As the process unfolds, it provides an opportunity to think deeply and carefully about the way the University is positioned – and sees itself – in relation to communities of knowledge practitioners outside its gates. Caribbean-American feminist and poet Audre Lorde once said, “Some women wait for something to change and nothing does change. So they change themselves.” This is not simply or even about UG leading by example, but about looking elsewhere for how example is being multiplied. In the last weeks alone there have been so many signs: the letter from Help and Shelter stating that because a group gets government funding should not mean that one has “no right to criticize or question the government when we see gaps or deficiencies in areas that fall within our mandate”; the letter by UG lecturer C.R. Bernard insisting on his right to state his opinion without being placed into some racial or political box; the statement by the Society Against Sexual Orientation Discrimination questioning the government’s sincerity in relation to a recent announcement that it will be running a public consultation on repealing anti-gay laws; the courageous public statement from Assistant Police Commission-er David Ramnarine on the allocation of the $90M election fund; the picketing of parliament by Red Thread activists. In other words, the staff, faculty and students at the University of Guyana are not alone, once we open our senses to the motion around us. This is what solidarity looks like, and connecting the dots, seeing the links, forging the relations, is also part of the work.
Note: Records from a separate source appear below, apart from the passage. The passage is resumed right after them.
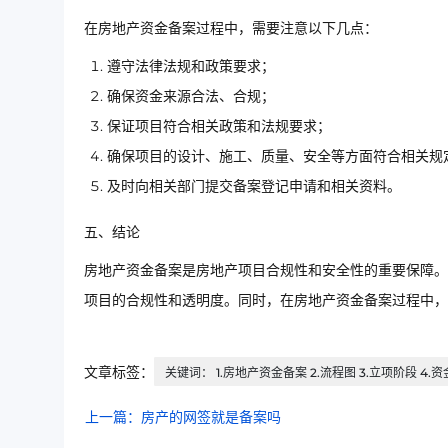
在房地产资金备案过程中，需要注意以下几点：
遵守法律法规和政策要求；
确保资金来源合法、合规；
保证项目符合相关政策和法规要求；
确保项目的设计、施工、质量、安全等方面符合相关规
及时向相关部门提交备案登记申请和相关资料。
五、结论
房地产资金备案是房地产项目合规性和安全性的重要保障。
项目的合规性和透明度。同时，在房地产资金备案过程中，
文章标签：
关键词： 1.房地产资金备案 2.流程图 3.立项阶段 4.资
上一篇：房产的网签就是备案吗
Over the weekend someone sent me a shocking image that had been posted on facebook by UG students, of students in a lecture theatre taking notes with one hand while balancing an umbrella against the rain in the other because the roofs were in such disrepair. I asked myself how much had changed from the mid 1980s when I attended UG amidst broken down classrooms and toilets, lecturers moonlighting as taxi drivers and market vendors, people missing classes and work to sit in gas lines for hours and even days? But Martin Carter reminds us that in situations of such deprivation, “such concern can be manipulated and used, if not to justify, then at least to conceal transgression. On the other hand, it is precisely in times of crisis that we must re-examine our lives and bring to that re-examination contempt for the trivial, and respect of the riskers who go forward boldly to participate in the building of a free community of valid persons.”
A salute to our friends at the University of Guyana for what they are working towards, a tomorrow that belongs to all of us.